The NATO alliance is also obviously critical. It is a security foundation for all of us, the United States and Europe. And so I think these two approaches really do work together. Because we are looking at things like trade, multilateralism, investment, resilience, supply chains, human rights, security, to the extent that is within the competence of the European Union, NATO is looking at broader security dimensions. And hopefully both of these institutions work together to help to help advance our objectives here.

We understand that China plays a role in everybody’s economy, the United States economy as well, both investing in China as well as back and forth exports from China to the United States. But we want to make sure as I said, that the international rules-based order that we have constructed together stands. And when China does not play by those rules, when China takes our intellectual property, when China uses cyber capabilities in ways that undermine that fair playing field, when China abuses the human rights of its people, takes over in essence, Hong Kong, creates a genocide in Xinjiang against the Uyghurs, accelerates its aggression vis-à-vis Taiwan, these are issues of concern for European allies, and obviously a concern for NATO, there are areas where we will work together. Right now, of course, in constructing, getting back to compliance or compliance in the Joint Comprehensive Plan of Action on Iran, China is part very much of that negotiating team.

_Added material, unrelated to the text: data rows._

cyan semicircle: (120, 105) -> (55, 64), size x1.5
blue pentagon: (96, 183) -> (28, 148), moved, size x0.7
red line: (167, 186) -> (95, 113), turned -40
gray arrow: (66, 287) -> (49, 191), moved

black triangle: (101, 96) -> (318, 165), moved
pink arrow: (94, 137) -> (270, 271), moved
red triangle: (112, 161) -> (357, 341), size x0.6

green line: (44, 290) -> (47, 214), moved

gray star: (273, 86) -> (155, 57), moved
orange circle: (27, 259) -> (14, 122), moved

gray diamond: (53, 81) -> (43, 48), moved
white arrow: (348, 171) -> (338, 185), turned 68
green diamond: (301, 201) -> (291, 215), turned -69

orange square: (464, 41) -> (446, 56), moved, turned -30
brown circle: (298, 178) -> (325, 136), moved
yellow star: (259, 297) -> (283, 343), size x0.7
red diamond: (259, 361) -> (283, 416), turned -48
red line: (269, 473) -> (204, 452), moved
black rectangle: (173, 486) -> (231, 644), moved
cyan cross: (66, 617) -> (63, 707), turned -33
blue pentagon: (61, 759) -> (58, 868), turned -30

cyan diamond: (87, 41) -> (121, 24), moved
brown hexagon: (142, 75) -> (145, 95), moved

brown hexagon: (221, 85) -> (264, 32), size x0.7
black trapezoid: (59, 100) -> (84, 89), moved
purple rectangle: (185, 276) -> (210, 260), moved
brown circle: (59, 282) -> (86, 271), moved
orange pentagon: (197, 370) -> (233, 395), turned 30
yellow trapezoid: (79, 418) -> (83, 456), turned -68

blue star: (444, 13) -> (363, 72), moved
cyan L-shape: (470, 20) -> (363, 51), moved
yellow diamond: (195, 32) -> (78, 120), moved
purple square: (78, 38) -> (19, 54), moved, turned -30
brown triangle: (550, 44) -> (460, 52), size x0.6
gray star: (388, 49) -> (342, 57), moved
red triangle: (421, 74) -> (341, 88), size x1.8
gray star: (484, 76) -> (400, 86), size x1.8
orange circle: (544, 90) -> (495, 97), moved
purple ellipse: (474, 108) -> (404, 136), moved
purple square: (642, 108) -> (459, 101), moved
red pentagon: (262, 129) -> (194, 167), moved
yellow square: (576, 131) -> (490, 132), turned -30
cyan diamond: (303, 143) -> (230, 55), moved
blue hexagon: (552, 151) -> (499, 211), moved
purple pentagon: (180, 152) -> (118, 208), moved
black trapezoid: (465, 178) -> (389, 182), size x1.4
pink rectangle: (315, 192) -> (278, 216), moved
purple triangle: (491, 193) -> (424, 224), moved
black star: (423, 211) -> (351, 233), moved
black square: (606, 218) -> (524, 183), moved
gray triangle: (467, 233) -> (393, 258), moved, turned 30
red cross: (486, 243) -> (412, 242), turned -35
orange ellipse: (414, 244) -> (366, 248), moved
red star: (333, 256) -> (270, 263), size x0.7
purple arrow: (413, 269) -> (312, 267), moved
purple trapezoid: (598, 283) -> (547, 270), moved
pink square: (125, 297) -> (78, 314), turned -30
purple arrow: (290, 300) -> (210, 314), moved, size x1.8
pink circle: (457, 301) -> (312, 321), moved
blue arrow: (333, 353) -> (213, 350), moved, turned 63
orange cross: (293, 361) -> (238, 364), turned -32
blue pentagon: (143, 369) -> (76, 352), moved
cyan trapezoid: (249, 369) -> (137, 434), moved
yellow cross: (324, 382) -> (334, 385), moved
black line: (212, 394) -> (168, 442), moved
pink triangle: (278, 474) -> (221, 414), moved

On the issues of climate, we cannot get to where we want to get to 1.5 degrees Celsius without China taking action. And on global health, we certainly want to understand where the pandemic really came from, and how it originated, not only for our own scientific interests, but China should be interested as well so that we do not face another pandemic and that we all take whatever actions we need to, to ensure that we don’t face such a crisis again. So, it’s a very complex strategy, but one I think that we are developing together, and we had a very successful and very animated first session.